What you have to do: When a line in the entries below contains "reúne", tally it; give the tally with nothing added.

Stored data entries

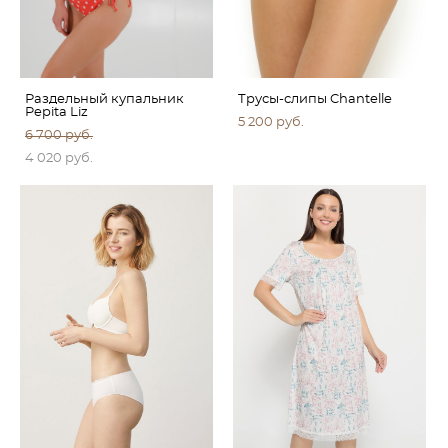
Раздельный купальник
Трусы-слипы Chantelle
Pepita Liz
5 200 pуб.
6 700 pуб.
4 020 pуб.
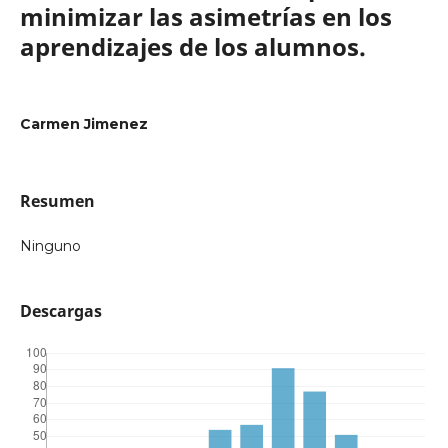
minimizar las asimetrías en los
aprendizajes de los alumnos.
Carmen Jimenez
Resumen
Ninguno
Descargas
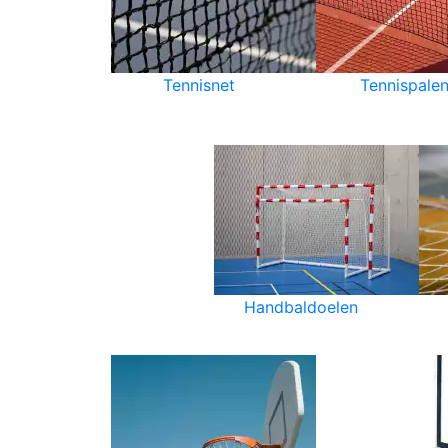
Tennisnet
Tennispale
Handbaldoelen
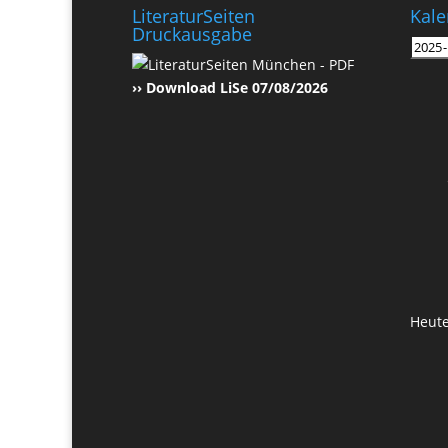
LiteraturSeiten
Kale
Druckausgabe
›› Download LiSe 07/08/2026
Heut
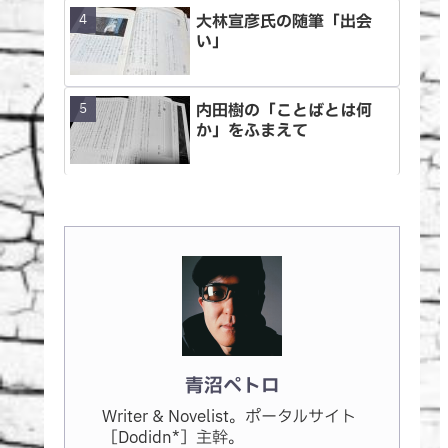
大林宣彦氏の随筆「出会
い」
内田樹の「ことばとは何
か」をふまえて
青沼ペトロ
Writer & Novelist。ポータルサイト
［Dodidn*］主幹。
* * *
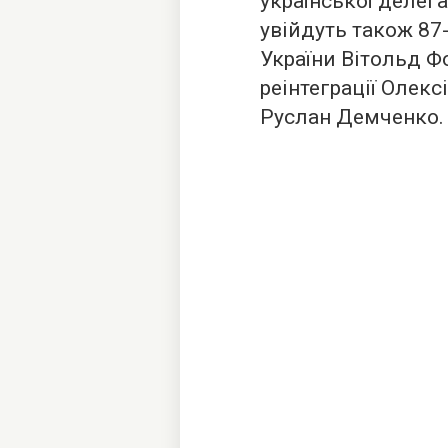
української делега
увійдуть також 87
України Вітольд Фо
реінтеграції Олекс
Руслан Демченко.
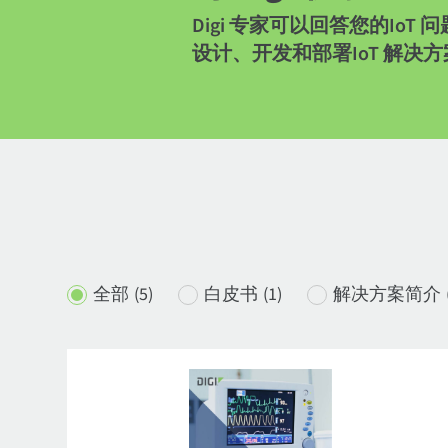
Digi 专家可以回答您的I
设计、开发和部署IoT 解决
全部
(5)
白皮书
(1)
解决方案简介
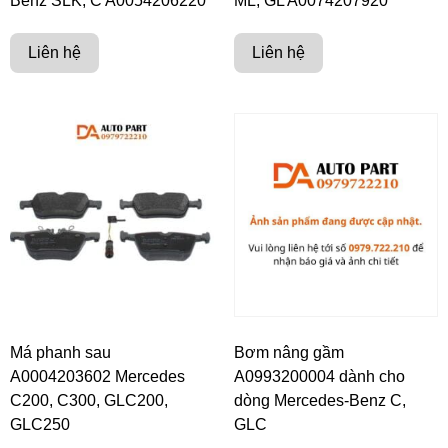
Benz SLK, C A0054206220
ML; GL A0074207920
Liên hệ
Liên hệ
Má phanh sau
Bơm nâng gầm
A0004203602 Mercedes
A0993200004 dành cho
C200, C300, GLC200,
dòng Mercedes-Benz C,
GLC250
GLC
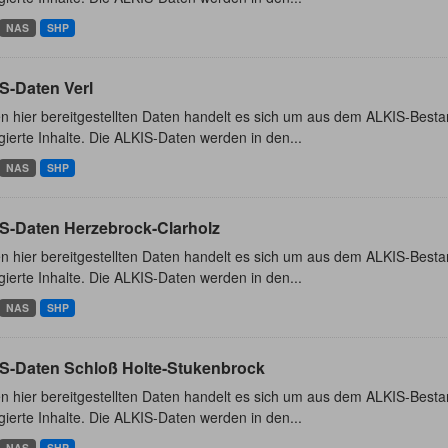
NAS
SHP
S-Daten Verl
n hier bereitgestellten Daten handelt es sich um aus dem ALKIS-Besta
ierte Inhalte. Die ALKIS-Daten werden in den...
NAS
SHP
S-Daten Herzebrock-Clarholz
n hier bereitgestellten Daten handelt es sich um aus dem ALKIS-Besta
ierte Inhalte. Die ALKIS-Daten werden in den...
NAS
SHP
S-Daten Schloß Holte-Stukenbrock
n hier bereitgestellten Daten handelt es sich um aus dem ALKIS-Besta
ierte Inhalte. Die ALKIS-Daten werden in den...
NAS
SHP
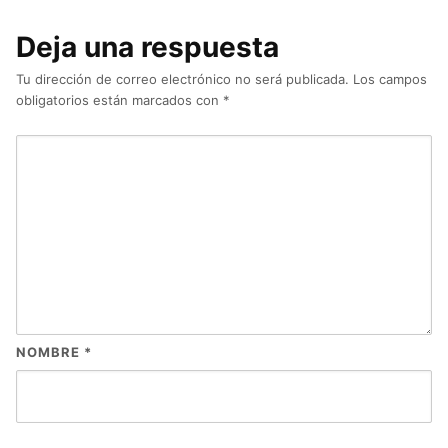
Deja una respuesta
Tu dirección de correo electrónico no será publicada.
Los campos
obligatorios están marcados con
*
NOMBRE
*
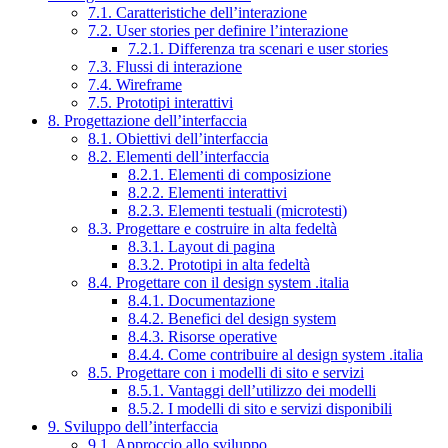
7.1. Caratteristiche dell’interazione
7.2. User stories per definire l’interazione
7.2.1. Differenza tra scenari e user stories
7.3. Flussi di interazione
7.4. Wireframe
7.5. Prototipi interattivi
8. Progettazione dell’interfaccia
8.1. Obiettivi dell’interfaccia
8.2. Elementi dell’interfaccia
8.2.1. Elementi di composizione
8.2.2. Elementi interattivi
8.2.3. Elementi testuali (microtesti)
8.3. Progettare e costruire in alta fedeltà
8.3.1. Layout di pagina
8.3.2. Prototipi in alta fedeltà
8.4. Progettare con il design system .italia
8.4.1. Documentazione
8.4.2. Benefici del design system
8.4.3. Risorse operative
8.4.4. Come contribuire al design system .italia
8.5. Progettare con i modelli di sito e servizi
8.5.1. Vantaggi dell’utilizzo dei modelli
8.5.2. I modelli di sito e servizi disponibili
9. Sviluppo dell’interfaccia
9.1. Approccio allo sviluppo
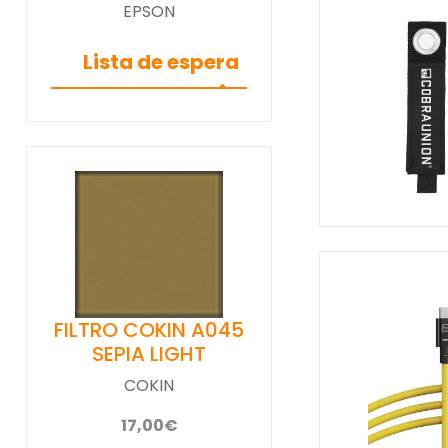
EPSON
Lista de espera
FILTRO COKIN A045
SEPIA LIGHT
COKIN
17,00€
--
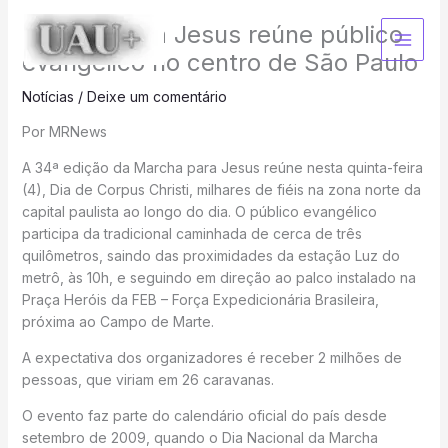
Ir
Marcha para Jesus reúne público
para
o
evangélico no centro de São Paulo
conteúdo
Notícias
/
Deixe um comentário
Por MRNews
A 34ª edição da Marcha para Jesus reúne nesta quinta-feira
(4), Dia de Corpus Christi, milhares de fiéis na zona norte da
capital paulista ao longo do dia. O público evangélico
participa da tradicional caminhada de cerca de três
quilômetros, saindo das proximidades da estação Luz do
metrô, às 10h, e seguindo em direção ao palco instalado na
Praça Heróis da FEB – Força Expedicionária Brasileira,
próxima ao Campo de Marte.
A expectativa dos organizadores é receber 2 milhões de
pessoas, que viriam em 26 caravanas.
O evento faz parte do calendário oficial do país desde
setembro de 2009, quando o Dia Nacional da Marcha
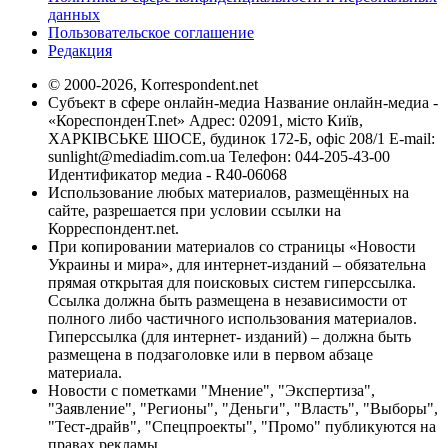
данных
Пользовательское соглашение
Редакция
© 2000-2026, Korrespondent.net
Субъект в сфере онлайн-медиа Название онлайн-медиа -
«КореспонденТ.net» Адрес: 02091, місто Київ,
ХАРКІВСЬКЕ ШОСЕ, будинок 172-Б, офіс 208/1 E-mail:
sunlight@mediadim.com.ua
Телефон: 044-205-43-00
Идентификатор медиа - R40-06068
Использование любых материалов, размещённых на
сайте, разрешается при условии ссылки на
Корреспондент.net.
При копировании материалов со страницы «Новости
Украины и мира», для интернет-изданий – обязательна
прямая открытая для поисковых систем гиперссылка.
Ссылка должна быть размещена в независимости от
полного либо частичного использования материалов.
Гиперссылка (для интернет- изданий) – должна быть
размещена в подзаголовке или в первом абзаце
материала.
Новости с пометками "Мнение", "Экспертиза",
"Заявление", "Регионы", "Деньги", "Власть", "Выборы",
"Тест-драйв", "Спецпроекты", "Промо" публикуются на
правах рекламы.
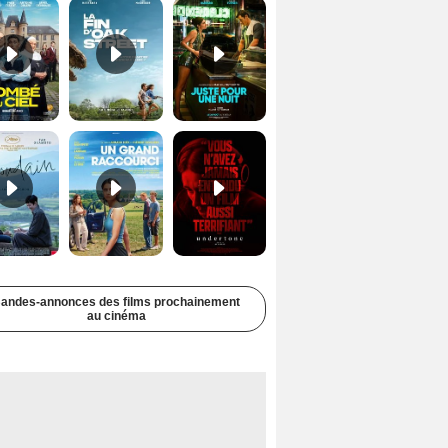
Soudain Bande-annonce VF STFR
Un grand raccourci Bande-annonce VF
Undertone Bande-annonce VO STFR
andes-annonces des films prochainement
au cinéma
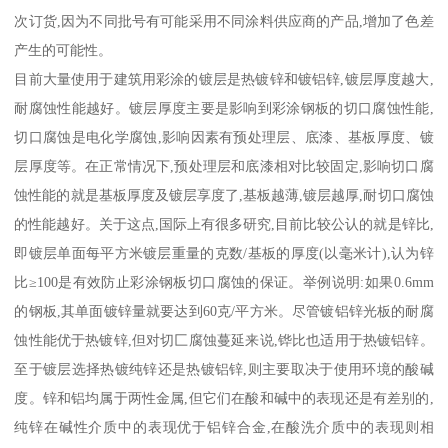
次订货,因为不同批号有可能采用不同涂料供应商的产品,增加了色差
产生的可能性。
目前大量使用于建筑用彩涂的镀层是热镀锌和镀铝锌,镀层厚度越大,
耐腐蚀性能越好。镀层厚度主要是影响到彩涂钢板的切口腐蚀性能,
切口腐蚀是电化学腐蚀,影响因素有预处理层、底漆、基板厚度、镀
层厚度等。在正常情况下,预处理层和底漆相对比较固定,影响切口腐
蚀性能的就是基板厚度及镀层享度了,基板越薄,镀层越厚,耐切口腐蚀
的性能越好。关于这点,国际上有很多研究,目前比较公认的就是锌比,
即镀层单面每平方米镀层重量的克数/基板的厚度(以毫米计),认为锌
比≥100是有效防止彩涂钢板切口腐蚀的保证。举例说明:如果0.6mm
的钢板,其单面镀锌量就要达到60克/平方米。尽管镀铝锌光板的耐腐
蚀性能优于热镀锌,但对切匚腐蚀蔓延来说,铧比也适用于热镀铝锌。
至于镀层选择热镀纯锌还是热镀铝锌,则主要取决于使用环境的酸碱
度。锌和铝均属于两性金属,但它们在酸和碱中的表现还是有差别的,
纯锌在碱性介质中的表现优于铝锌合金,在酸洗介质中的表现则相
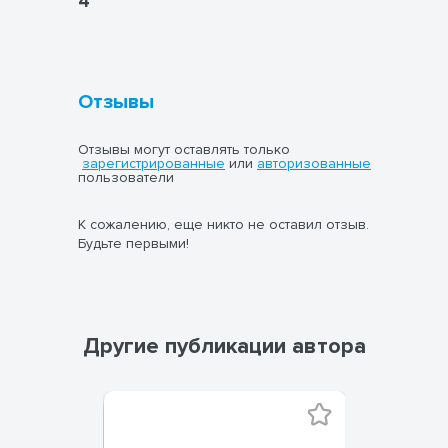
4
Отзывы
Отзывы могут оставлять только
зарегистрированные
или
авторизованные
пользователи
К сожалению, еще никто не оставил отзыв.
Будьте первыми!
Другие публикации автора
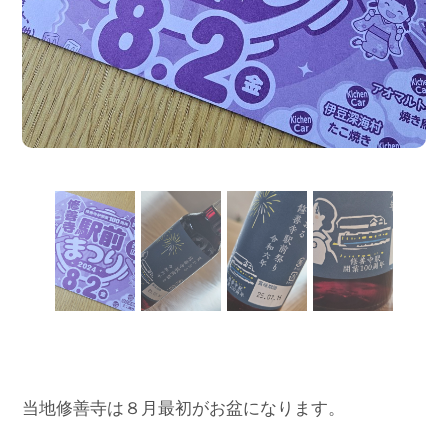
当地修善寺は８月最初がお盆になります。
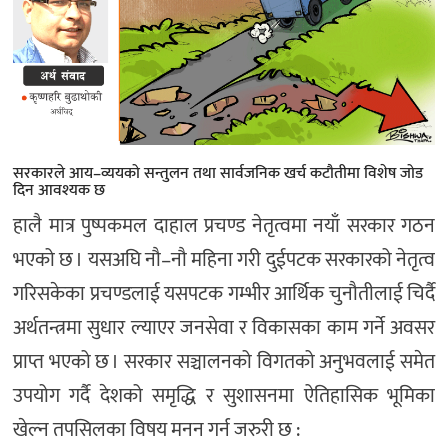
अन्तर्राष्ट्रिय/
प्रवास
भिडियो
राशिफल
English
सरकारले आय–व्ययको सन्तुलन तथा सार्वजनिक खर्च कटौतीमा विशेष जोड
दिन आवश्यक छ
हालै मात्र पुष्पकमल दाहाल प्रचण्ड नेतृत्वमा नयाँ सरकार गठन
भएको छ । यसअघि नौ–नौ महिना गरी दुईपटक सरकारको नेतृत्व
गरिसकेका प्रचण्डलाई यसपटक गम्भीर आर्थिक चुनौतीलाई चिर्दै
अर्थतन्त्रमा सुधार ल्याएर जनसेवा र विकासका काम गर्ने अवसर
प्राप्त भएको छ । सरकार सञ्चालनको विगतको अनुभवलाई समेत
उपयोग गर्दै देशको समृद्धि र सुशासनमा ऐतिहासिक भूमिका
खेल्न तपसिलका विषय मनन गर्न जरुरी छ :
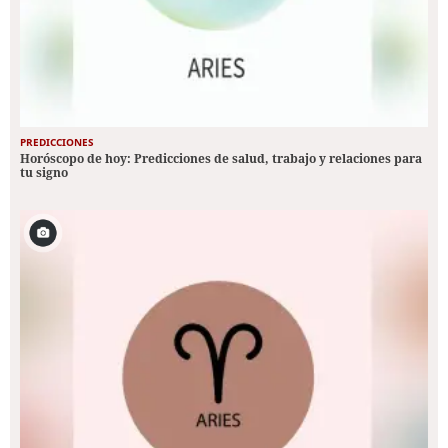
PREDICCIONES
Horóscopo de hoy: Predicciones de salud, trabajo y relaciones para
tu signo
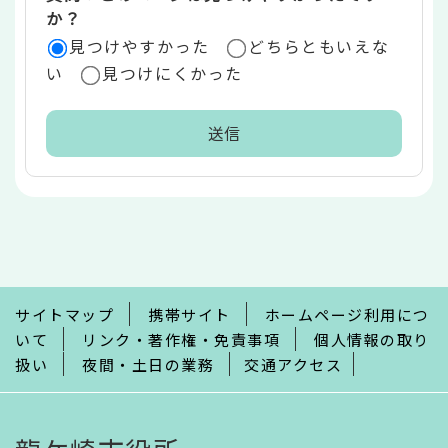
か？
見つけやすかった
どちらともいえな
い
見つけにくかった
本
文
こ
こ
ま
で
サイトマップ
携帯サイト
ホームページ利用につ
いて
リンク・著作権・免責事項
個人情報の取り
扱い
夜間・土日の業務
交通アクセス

Solution to this problem: 2